A record company's assets are the actual master recordings. These masters are what the company owns, and with that ownership comes a potential revenue stream. Of course, for this potential to be realized, the catalog needs to be created and then marketed effectively. Yet if this takes place, the revenue stream created by it won’t dry up simply because an artist moves into a new release cycle. In fact, if an artist remains viable, then their catalog will generate a revenue stream that will pay out like an annuity.
Financial planners tell you to diversify your portfolio as a hedge against market downturns. The theory is that through diversification, you can weather a bear market because some portion of your assets will still have returns even if others are losing money. This is accomplished through a variety of means: investing in multiple asset classes, using a mix of investment vehicles, etc. Given the current state of the record business and that I see a future involving assessing multiple—though much smaller—revenue streams, it makes sense to take the financial planner’s advice. Capitalizing on a variety of revenue streams as they relate to an individual company's (or artist’s) business is essential.
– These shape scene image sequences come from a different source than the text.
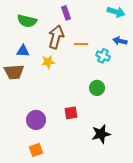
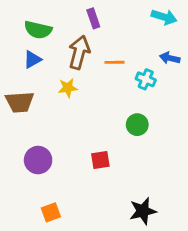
blue triangle: (23, 51) -> (32, 59), moved, turned -32
purple circle: (36, 120) -> (38, 160), moved
black star: (101, 134) -> (143, 211), moved

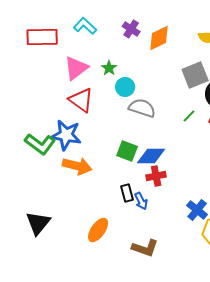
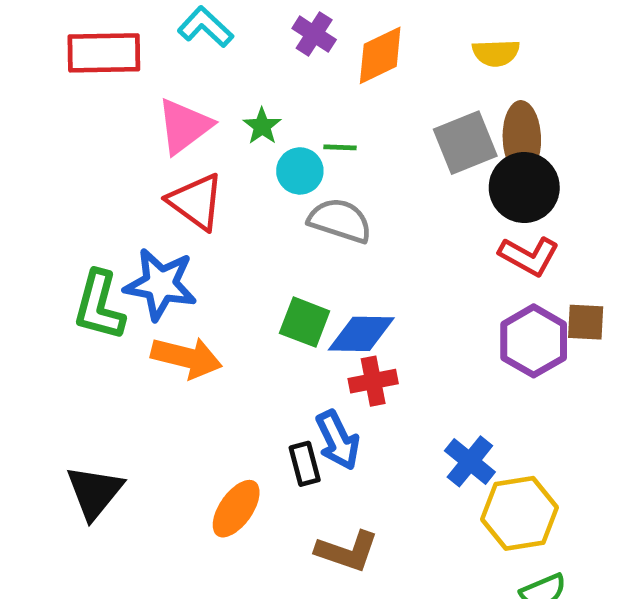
green line: (189, 116) -> (340, 147), moved, turned 48
green L-shape: (40, 144) -> (99, 306), turned 68
black rectangle: (127, 193) -> (305, 464), moved
blue arrow: (141, 201) -> (338, 440), size x1.4

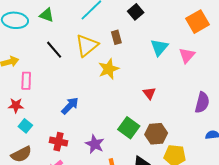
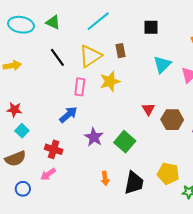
black square: (136, 12) -> (151, 27), moved, turned 35
pink rectangle: (26, 81) -> (80, 87), moved
brown hexagon: (156, 134) -> (172, 120), moved
purple star: (95, 144) -> (94, 137), moved

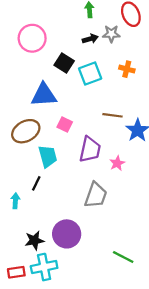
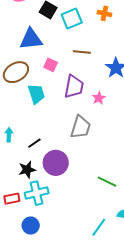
brown line: (113, 115) -> (82, 52), moved
black line: (36, 183) -> (34, 143), moved, turned 32

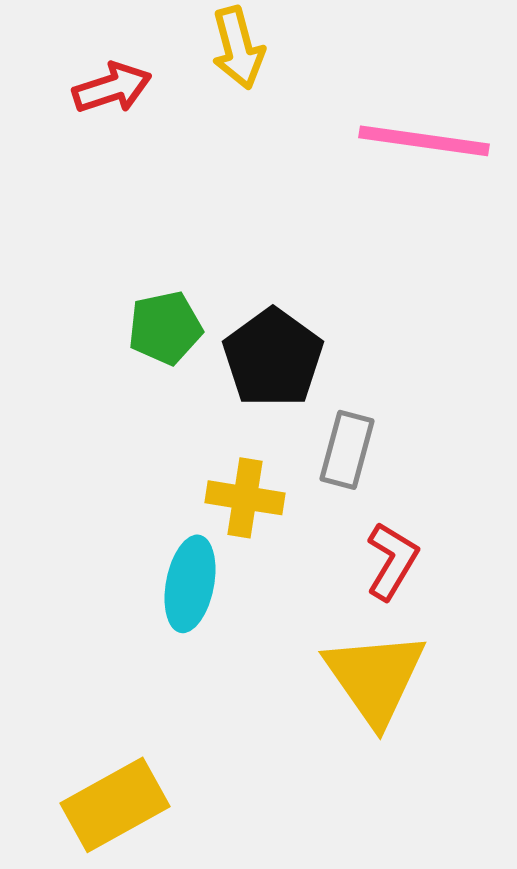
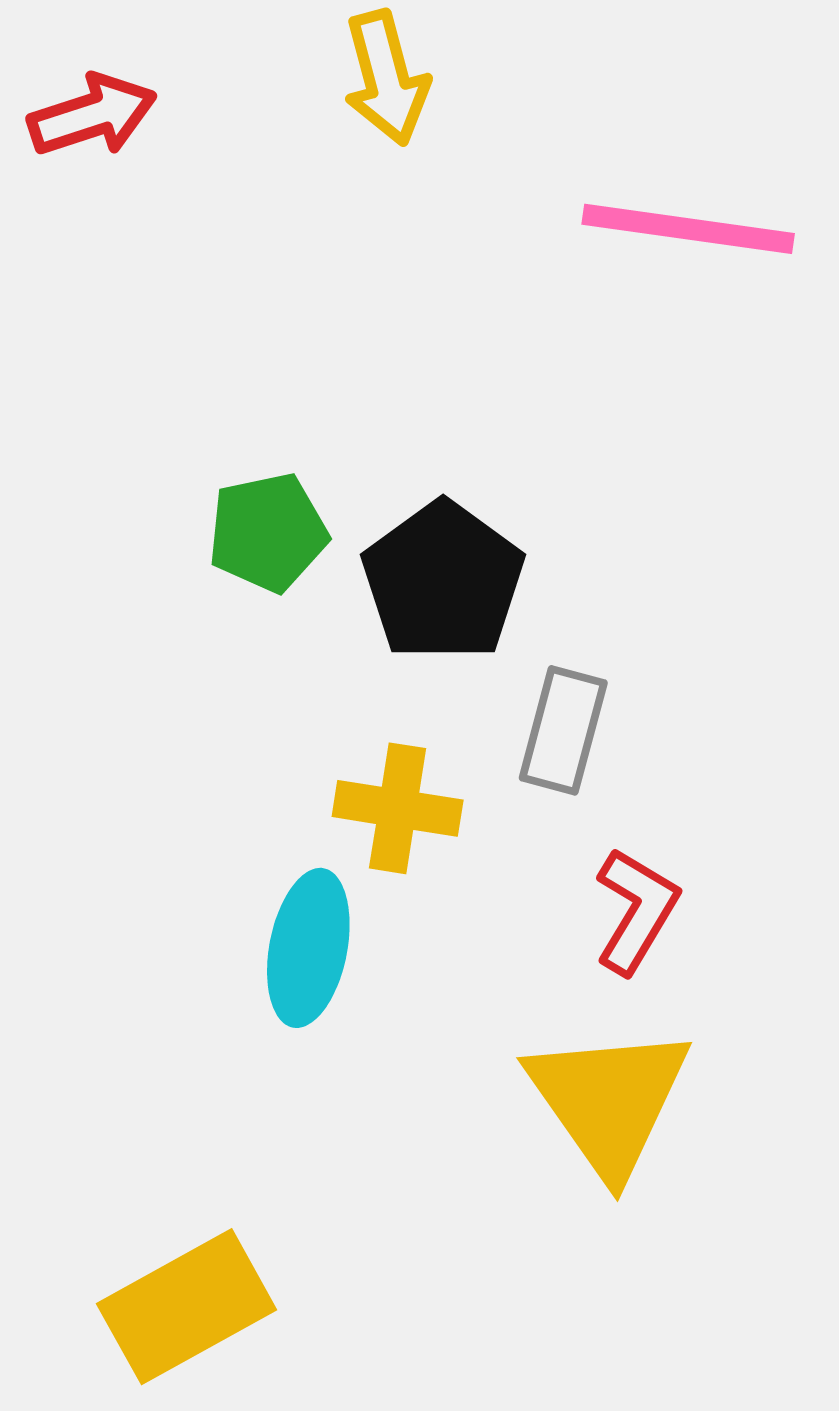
red arrow: (112, 88) -> (92, 115), moved

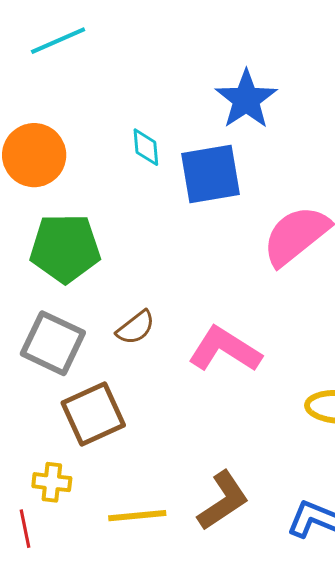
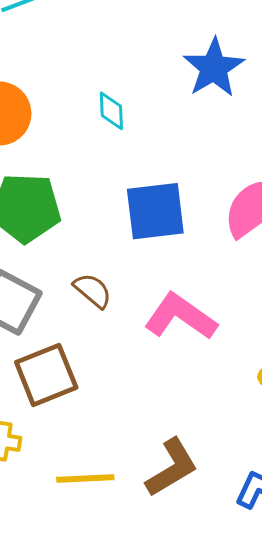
blue square: (210, 174) -> (155, 211), moved
brown semicircle: (136, 328) -> (93, 291), turned -105

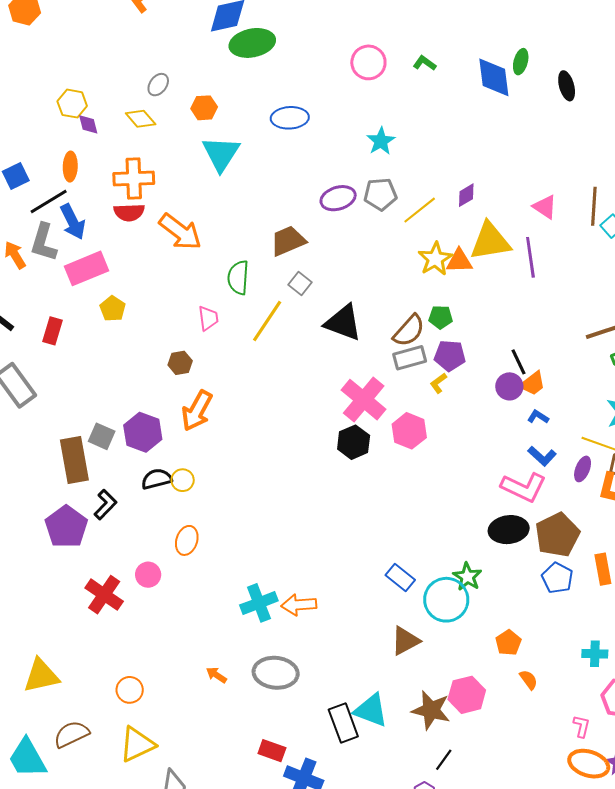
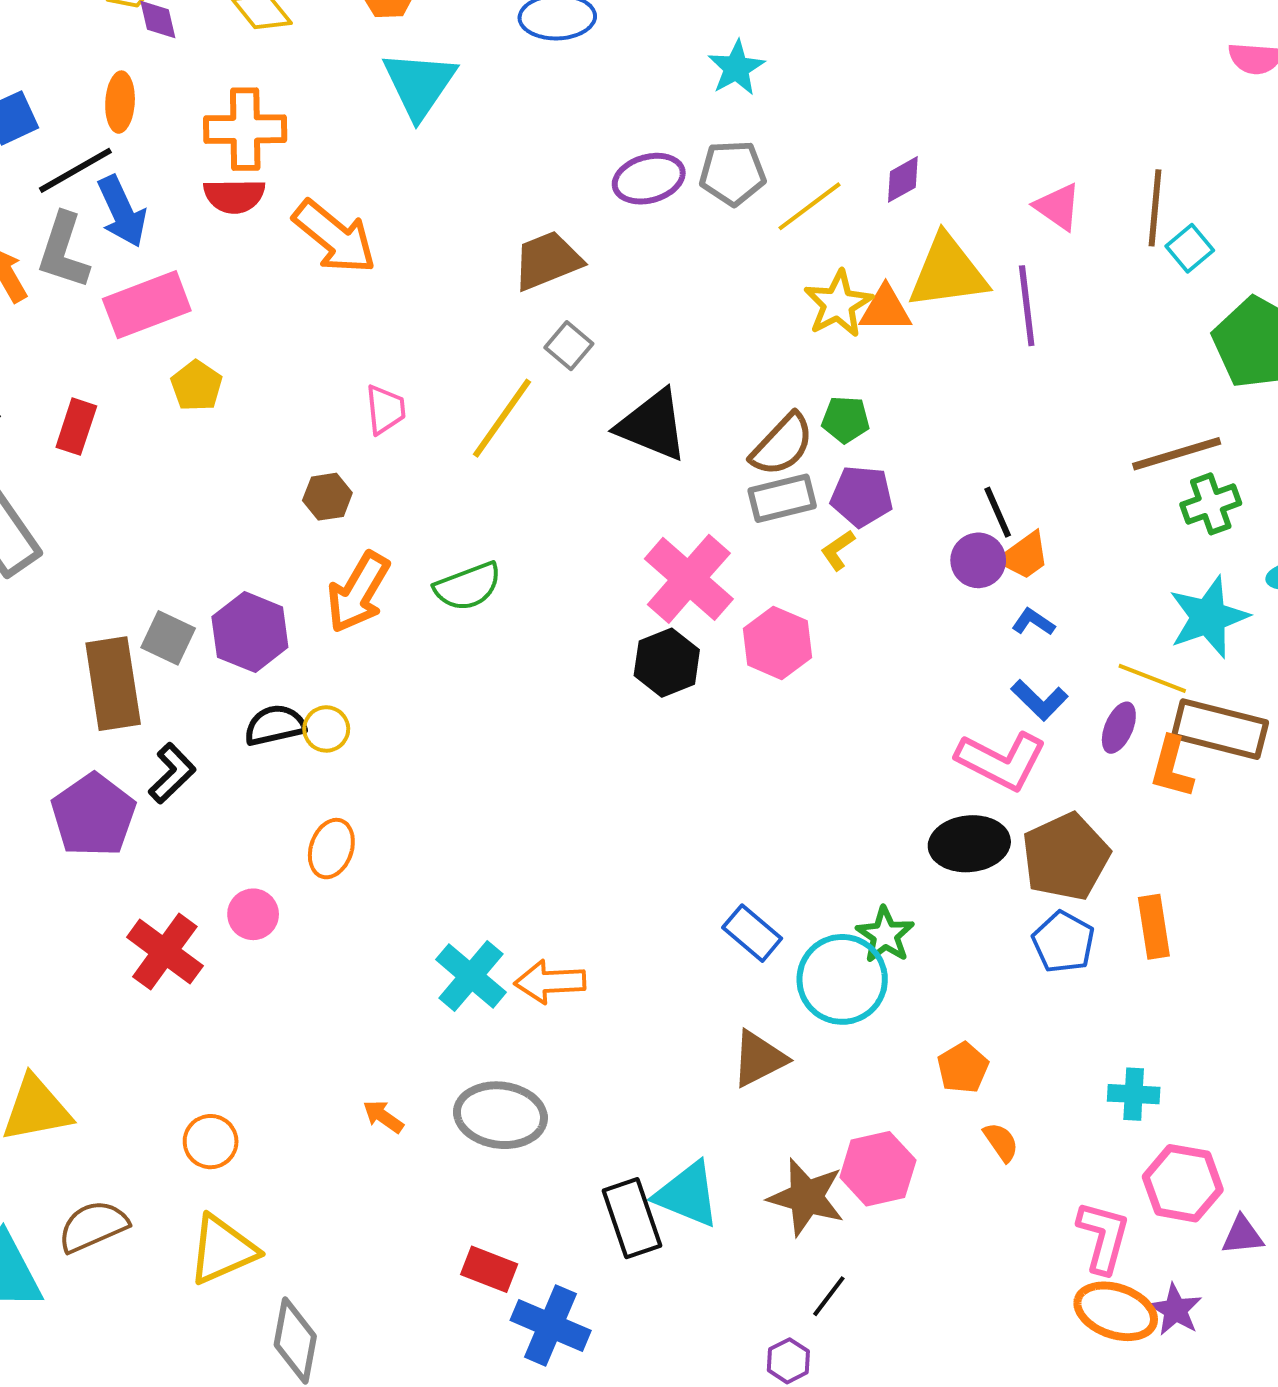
green semicircle: (238, 278) -> (468, 586), moved, turned -116
cyan cross: (259, 603) -> (471, 976), turned -30
pink L-shape: (581, 726) -> (1103, 1237), size x1.6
When we talk about “depth of catalog”, we talk about a record company that made investments in its future by signing and developing artists whose recordings became more valuable over time. To do this, A&R functions at labels must balance the need to sign talent that is hot and current with an eye toward whether that talent has staying power. If done well, each signing works to diversify the company’s portfolio. Each should be an investment that will continue to pay (like an annuity) regardless of the current market conditions.
What has concerned me about record company structure over the past decade or so is how their catalog business has been divorced from their front-line business. Yes, catalog is old and unsexy. However it sells, and certainly given this recent data, it is reemerging as an important revenue stream. I do understand the principle behind the split: it’s simply economy of scale. However, I think that valuable synergies are lost when you separate the catalog and the front-line. Furthermore “music discovery” is a growing business that will hopefully lead to greater increases in catalog sales. Frankly, in the current marketplace, companies need to take advantage of every opportunity.
(Of course, this entire conversation is described in Chris Anderson's book, The Long Tail.)
What this shift in sales ultimately represents is an opportunity for a return to focusing on the catalog business. While I would argue that it should have never taken a back seat to front-line marketing efforts, the reemergence of catalog sales shows its continued importance to the record business. And in the digital marketplace, catalog product doesn't take up space or require tremendous resources to manage. As a result, it is like free money, as (presumably) the costs incurred in creating it have already been incurred, and therefore any cost in maintaining it is purely for marketing and promotion.
So does the reemergence of catalog sales mean that new music stinks? Of course not, but it should be a clarion call to record companies and artists that they need to diversify their products and take better advantage of their catalog.